On Mon, 2004-07-05 at 22:46, Tom Lane wrote:
Simon Riggs <simon@2ndquadrant.com> writes:
- when we stop, keep reading records until EOF, just don't apply them.
When we write a checkpoint at end of recovery, the unapplied
transactions are buried alive, never to return.
- stop where we stop, then force zeros to EOF, so that no possible
record remains of previous transactions.
Go with plan B; it's best not to destroy data (what if you chose the
wrong restart point the first time)?

Actually this now reminds me of a discussion I had with Patrick
Macdonald some time ago. The DB2 practice in this connection is that
you *never* overwrite existing logfile data when recovering. Instead
you start a brand new xlog segment file, which is given a new "branch
number" so it can be distinguished from the future-time xlog segments
that you chose not to apply. I don't recall what the DB2 terminology
was exactly --- not "branch number" I don't think --- but anyway the
idea is that when you restart the database after an incomplete recovery,
you are now in a sort of parallel universe that has its own history
after the branch point (PITR stop point). You need to be able to
distinguish archived log segments of this parallel universe from those
of previous and subsequent incarnations. I'm not sure whether Vadim
intended our StartUpID to serve this purpose, but it could perhaps be
used that way, if we reflected it in the WAL file names.
Some more thoughts...focusing on the what do we do after we've finished
recovering. The objectives, as I see them, are to put the system into a
state, that preserves these features:
1. we never overwrite files, in case we want to re-run recovery
2. we never write files that MIGHT have been written previously
3. we need to ensure that any xlog records skipped at admins request (in
PITR mode) are never in a position to be re-applied to this timeline.
4. ensure we can re-recover, if we need to, without further problems

Tom's concept above, I'm going to call timelines. A timeline is the
sequence of logs created by the execution of a server. If you recover
the database, you create a new timeline. [This is because, if you've
invoked PITR you absolutely definitely want log records written to, say,
xlog15 to be different to those that were written to xlog15 in a
previous timeline that you have chosen not to reapply.]

Objective (1) is complex.
When we are restoring, we always start with archived copies of the xlog,
to make sure we don't finish too soon. We roll forward until we either
reach PITR stop point, or we hit end of archived logs. If we hit end of
logs on archive, then we switch to a local copy, if one exists that is
higher than those, we carry on rolling forward until either we reach
PITR stop point, or we hit end of that log. (Hopefully, there isn't more
than one local xlog higher than the archive, but its possible).
If we are rolling forward on local copies, then they are our only
copies. We'd really like to archive them ASAP, but the archiver's not
running yet - we don't want to force that situation in case the archive
device (say a tape) is the one being used to recover right now.

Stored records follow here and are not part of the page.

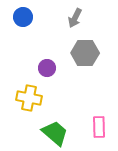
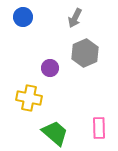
gray hexagon: rotated 24 degrees counterclockwise
purple circle: moved 3 px right
pink rectangle: moved 1 px down
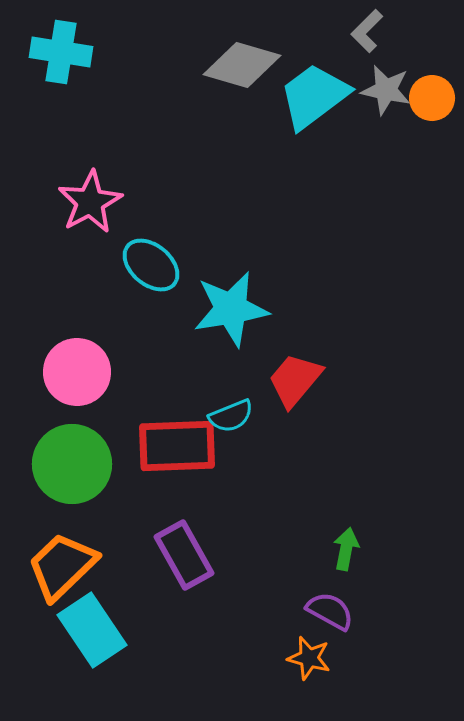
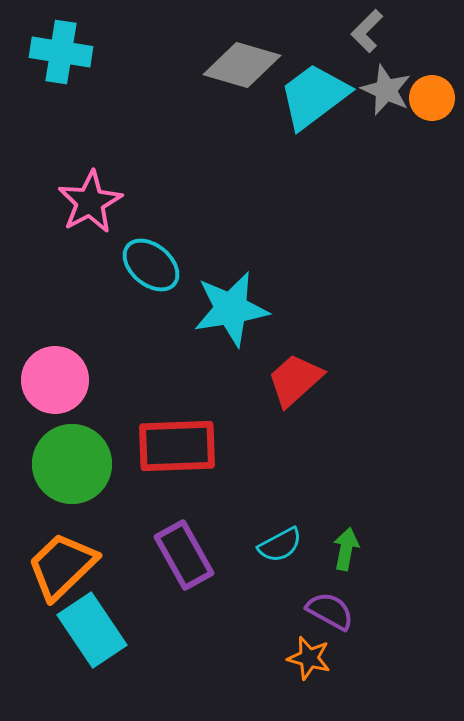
gray star: rotated 12 degrees clockwise
pink circle: moved 22 px left, 8 px down
red trapezoid: rotated 8 degrees clockwise
cyan semicircle: moved 49 px right, 129 px down; rotated 6 degrees counterclockwise
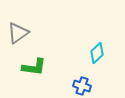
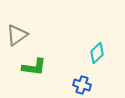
gray triangle: moved 1 px left, 2 px down
blue cross: moved 1 px up
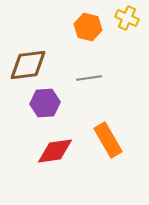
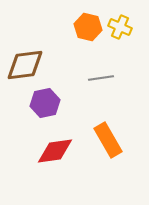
yellow cross: moved 7 px left, 9 px down
brown diamond: moved 3 px left
gray line: moved 12 px right
purple hexagon: rotated 8 degrees counterclockwise
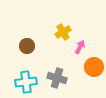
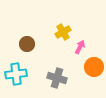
brown circle: moved 2 px up
cyan cross: moved 10 px left, 8 px up
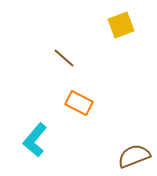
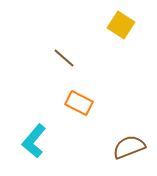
yellow square: rotated 36 degrees counterclockwise
cyan L-shape: moved 1 px left, 1 px down
brown semicircle: moved 5 px left, 9 px up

So we
write an archive_status of .ready for that file, ensuring that the
checkpoint won't remove it until it gets copied to archive, whenever
that starts working again. Objective (1) met.

When we have finished recovering we:
- create a new xlog at the start of a new ++timeline
- copy the last applied xlog record to it as the first record
- set the record pointer so that it matches
That way, when we come up and begin running, we never overwrite files
that might have been written previously. Objective (2) met.
We do the other stuff because recovery finishes up by pointing to the
last applied record...which is what was causing all of this extra work
in the first place.

At this point, we also reset the secondary checkpoint record, so that
should recovery be required again before next checkpoint AND the
shutdown checkpoint record written after recovery completes is
wrong/damaged, the recovery will not autorewind back past the PITR stop
point and attempt to recover the records we have just tried so hard to
reverse/ignore. Objective (3) met. (Clearly, that situation seems
unlikely, but I feel we must deal with it...a newly restored system is
actually very fragile, so a crash again within 3 minutes or so is very
commonplace, as far as these things go).

Should we need to re-recover, we can do so because the new timeline
xlogs are further forward than the old timeline, so never get seen by
any processes (all of which look backwards). Re-recovery is possible
without problems, if required. This means you're a lot safer from some
of the mistakes you might of made, such as deciding you need to go into
recovery, then realising it wasn't required (or some other painful
flapping as goes on in computer rooms at 3am).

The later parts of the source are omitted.